▶ [What to do] Could you transcribe every entry below exactly, leaving out the pictures?
======== Data to process ========
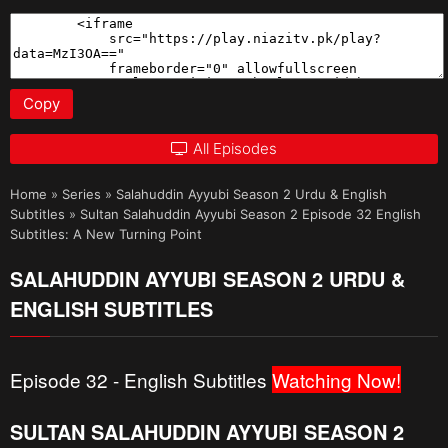
Copy
All Episodes
Home
»
Series
»
Salahuddin Ayyubi Season 2 Urdu & English
Subtitles
»
Sultan Salahuddin Ayyubi Season 2 Episode 32 English
Subtitles: A New Turning Point
SALAHUDDIN AYYUBI SEASON 2 URDU &
ENGLISH SUBTITLES
Episode 32 - English Subtitles
Watching Now!
SULTAN SALAHUDDIN AYYUBI SEASON 2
========
▶ [Answer to this problem]
Copy
All Episodes
Home
»
Series
»
Salahuddin Ayyubi Season 2 Urdu & English
Subtitles
»
Sultan Salahuddin Ayyubi Season 2 Episode 32 English
Subtitles: A New Turning Point
SALAHUDDIN AYYUBI SEASON 2 URDU &
ENGLISH SUBTITLES
Episode 32 - English Subtitles
Watching Now!
SULTAN SALAHUDDIN AYYUBI SEASON 2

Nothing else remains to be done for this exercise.